Tableau CTO on the 3 traits of a data-driven enterprise culture

Data-driven culture has to be cultivated and nurtured, which takes time, says Tableau CTO Andrew Beers. Interestingly, the secrets of fostering data-driven culture aren't that secret at all – you can find them all in the anthropology section of any university library.

Andrew Beers Tableau CTO

Just about every research report looking at the trend of big data analytics technology tends to make a similar observation to one degree or other: the biggest challenge enterprises face in adopting big data solutions isn’t technology, infrastructure or cost – it’s the corporate culture.

Obviously this will vary from one enterprise to the next – digital-native start-ups are likely to be more at home with big data than a 150-year-old firm whose digital journey is still stuck firmly in the Excel age. But the maxim holds that in order for enterprises to capitalize on the kinds of insights and benefits that big data can provide to whatever business they’re in, it’s not enough to buy an analytics software solution and/or hire a data scientist who can understand how it all works – they need to have the right ‘data-driven’ culture in place.

And as many enterprises are learning the hard way, that ain’t easy.

Data-driven culture has to be cultivated and nurtured, which takes time, says Tableau CTO Andrew Beers. “So we’ve been thinking about how we can help companies effectively nurture these data-driven cultures.”

Interestingly, the secrets of fostering data-driven culture aren’t that secret at all – you can find them all in the anthropology section of any university library. Anthropology is the study of cultures, and it turns out that three key traits of cultures that survive and thrive over time have their equivalents in data-driven culture: language, adaptability and sharing.

Speak my language

Beers explains that language is how members of a culture express ideas and goals and collaborate to solve problems. In the big data world, says Beers, we call that data literacy.

“It’s really about being able to read, write and talk about [data], that’s our common language,” he says. “It’s about teaching people how to interpret data and use data, how to match up the right kind of question with the right set of data that will support that question, but it’s also about teaching them how to understand when data can be misleading – things like confirmation bias or understanding that correlation is not the same as causation.”

Beers adds that while every department should be data-literate to some degree, that’s not the same thing as requiring everyone to be data scientists.

“I don’t think most people have to become data scientists, but they do have to understand the right way to use data,” he explains.

Flexibility and governance

The second trait of successful cultures is flexibility and the ability to adapt to the changing needs of people in the group. In the context of analytics specifically, says Beers, successful flexibility lies in striking the right balance between the empowerment that flexibility brings with the necessary governance to ensure that flexibility benefits everyone in the group.

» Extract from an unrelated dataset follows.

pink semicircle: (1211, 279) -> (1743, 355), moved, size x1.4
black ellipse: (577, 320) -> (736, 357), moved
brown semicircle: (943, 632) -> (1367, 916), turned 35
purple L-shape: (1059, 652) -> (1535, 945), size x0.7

In a data-driven culture, he explains, “governance starts with providing a really, really rich experience around the community that comes together to work with their data … then we can attract them to an experience that has enough governance to allow that community to thrive. So think about governance as being able to trust the data in the system, knowing that you can get additional training and certification, and then you get insights on how all the data in your system is being used.”

Share and enjoy

The third anthropological trait of successful cultures is that the culture is shared with everyone in the group.

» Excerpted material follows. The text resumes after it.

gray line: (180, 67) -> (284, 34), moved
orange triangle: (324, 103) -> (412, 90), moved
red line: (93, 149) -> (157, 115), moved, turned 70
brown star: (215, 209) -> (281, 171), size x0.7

“You want to make sure you’ve got a community that embraces the data culture as a group, and then shares that and helps each other – helping them upgrade their skills, sharing best practices and things like that,” Beers says.

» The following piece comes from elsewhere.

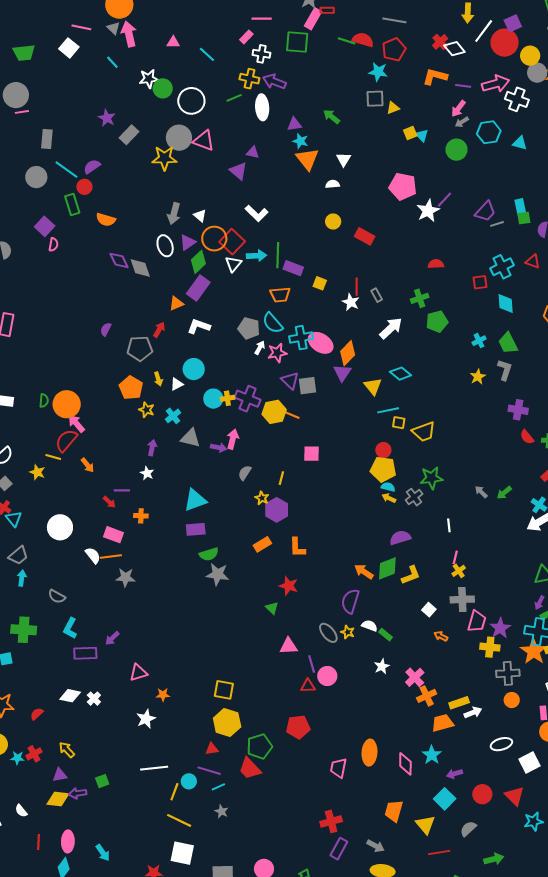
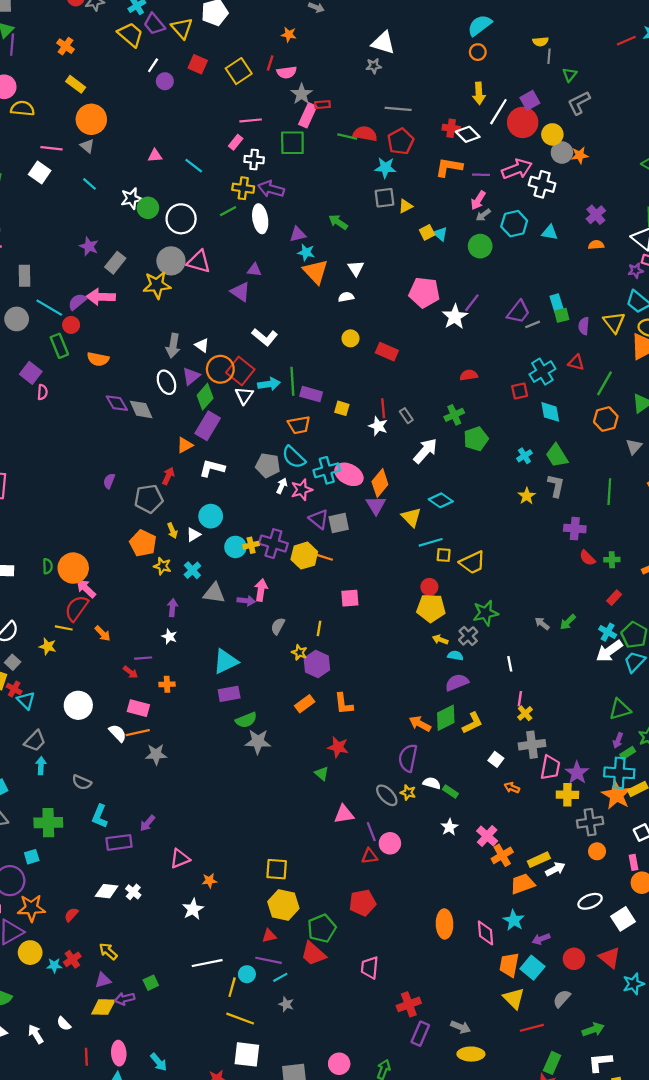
pink arrow: (129, 34) -> (101, 297), moved, turned -70
red cross: (440, 42) -> (451, 128), turned -35
cyan semicircle: (388, 487) -> (455, 656), moved
pink trapezoid: (338, 768) -> (370, 968), moved
orange trapezoid: (394, 811) -> (509, 965), moved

The key word there is “community”, which is also a core component of Tableau’s own business model. The company’s software is designed to designed to allow employees to noodle around with it, discover what they can learn with it – and then make the results go viral, either within company departments, across the company or even outside of their company via community-based apps like Tableau Public.

“That community does just amazing work – it’s everything from people learning courses to people managing their kids’ soccer league schedules, to people doing investigative journalism,” Beers says. “That large community is collectively teaching each other how to do good data analysis, how to tell a good story, how to put together a really good visualization.”

Beers adds that the Tableau Public community has done more to educate users on the possibilities of big data than the company could have achieved by designing tutorials for it.

That’s also why it’s important for enterprises to establish their own internal communities to explore big data, find innovative ways to use it and then share their experience with the rest of the company.

The importance of community

Indeed, Tableau reckons community is arguably the most important aspect of data culture precisely because big data analytics really delivers on its promise when you input more data into the engine – yet so many enterprises are structured so that data is compartmentalized in silos that have become so territorial that managers are overprotective of the data they’re sitting on.

“Communities tend to learn from each other and reinforce each other a lot, much more so than we can get by just teaching from the top,” Beers says, citing an example of an unnamed US enterprise customer whose IT group and business group were so siloed they didn’t even talk to each other.

“We spent an hour just convincing them of the need to work together, and over the next couple of years, they actually took our advice,” he says.

Two years later, the company would stage regular in-house mini-conferences where different groups would report their progress in becoming data-driven, show Tableau visualizations they had produced and the business value they achieved from them.

“That was great from a show and tell perspective. But then the department across the room from them said, ‘We need to talk with you later’, because they wanted to learn something from that group’s success, and apply it to their own group. And you only get that you have a successful community.”